Polymnie, experte en l’art d’agencer les mots puisqu’elle est la muse de la rhétorique, prend la parole la première, proposant un récit inattendu et captivant. Il commence au début du monde fraîchement sorti du chaos initial : Terre, Ciel, Étoiles, Océan, c’est la guerre de tous contre tous pour le pouvoir avec pour résultat un bien triste égalité, celle qui n’est pas fondée sur la justice et la parité mais sur l’incohérence et le hasard, jusqu’à que naisse Majestas, Majesté, qui donne au monde et à ses habitants le sens de la grandeur. Pour le dire plus simplement, Majestas c’est la classe incarnée : dès qu’elle entre dans une pièce, les regards se tournent vers elle et le silence se fait, elle force la déférence et l’admiration de tous les dieux, le tout auréolé d’un nuage de crainte. Non seulement elle impose le respect mais elle le communique aux autres. Jupiter l’a bien compris qui la garde toujours auprès de lui et, grâce à elle, parvient à conserver le pouvoir : autant dire que sans la déesse le maître de l’Olympe ne le resterait pas longtemps. Elle est sa plus fidèle gardienne (fidissima custos note Ovide) et par la suite celle de tous les souverains de Rome. Le récit s’achève sur le triomphe de Maïa-Majestas, lorsqu’Uranie, la muse de l’astronomie, se lance dans une autre explication : Maïa-Mai viendrait de major, « ancien » et le mois serait dédié aux seniores, de même que le mois suivant, juin, serait celui des jeunes (juvenes). Enfin, Calliope, la muse de l’épopée, rappelle une dernière version, celle qui est peut-être la plus connue, en tout cas commune à la mythologie grecque. Maïa est non seulement la plus grande, la plus belle mais aussi l’aînée des Pléiades, les filles d’Atlas, le Titan qui porte le monde. De son union avec Jupiter est né Hermès (Mercure pour les Romains), dieu du voyage, qui vint jusqu’à Rome.
Pourquoi trois mythes ? Quelle est la bonne version ? Qui dit vrai ? Voilà une question qui s’entend souvent et que se sont posés les érudits les plus vénérables, à commencer par le poète qui se demande que faire (quid faciam ?).
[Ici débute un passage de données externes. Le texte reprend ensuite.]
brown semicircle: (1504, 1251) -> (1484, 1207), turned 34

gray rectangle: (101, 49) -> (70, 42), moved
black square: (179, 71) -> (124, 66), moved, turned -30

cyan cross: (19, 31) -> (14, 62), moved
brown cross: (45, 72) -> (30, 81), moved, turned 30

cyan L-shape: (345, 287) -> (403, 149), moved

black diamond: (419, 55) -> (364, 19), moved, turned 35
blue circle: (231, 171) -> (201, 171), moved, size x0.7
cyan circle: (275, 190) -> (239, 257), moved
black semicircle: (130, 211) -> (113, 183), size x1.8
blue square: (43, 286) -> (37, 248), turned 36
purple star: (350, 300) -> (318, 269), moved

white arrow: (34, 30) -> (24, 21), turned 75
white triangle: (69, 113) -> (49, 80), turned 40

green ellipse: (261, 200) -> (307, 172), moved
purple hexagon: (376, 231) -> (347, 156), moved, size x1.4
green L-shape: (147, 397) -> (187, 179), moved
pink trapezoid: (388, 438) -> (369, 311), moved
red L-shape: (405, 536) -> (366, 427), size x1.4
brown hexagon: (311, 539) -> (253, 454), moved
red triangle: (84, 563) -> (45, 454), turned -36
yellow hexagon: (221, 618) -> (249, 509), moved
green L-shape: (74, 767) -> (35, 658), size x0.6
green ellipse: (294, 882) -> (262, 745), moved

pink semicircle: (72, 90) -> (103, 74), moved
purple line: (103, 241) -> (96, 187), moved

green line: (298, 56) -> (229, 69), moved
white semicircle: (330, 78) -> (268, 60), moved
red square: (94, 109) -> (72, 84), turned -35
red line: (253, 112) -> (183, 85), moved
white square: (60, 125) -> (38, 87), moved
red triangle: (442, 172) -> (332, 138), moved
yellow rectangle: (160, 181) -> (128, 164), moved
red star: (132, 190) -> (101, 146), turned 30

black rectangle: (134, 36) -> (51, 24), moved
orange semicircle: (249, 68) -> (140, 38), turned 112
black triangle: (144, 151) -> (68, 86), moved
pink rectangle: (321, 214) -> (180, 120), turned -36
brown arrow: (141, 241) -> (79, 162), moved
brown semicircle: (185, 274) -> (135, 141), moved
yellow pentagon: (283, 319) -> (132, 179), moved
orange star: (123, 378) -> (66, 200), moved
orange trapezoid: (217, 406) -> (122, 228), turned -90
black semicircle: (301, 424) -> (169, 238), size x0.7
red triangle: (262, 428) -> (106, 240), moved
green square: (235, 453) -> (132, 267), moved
Il ne choisit pas. Une des belles leçons du récit d’Ovide est donc de nous tenir éloignés du dogmatisme, cette triste habitude délétère qui consiste à considérer qu’il n’y a qu’une seule manière de voir, une seule vérité (et de préférence la sienne). Si la mythologie nous fascine tant et toujours aujourd’hui, c’est qu’avec ses allures de contes et légendes pour enfants nous délivre une sagesse profonde : il y a de la place de multiples vérités, une même réalité peut en contenir plusieurs.
Grande, ancienne, majestueuse, célébrons Maïa la majestueuse, mère du joli mois de mai et de la tolérance.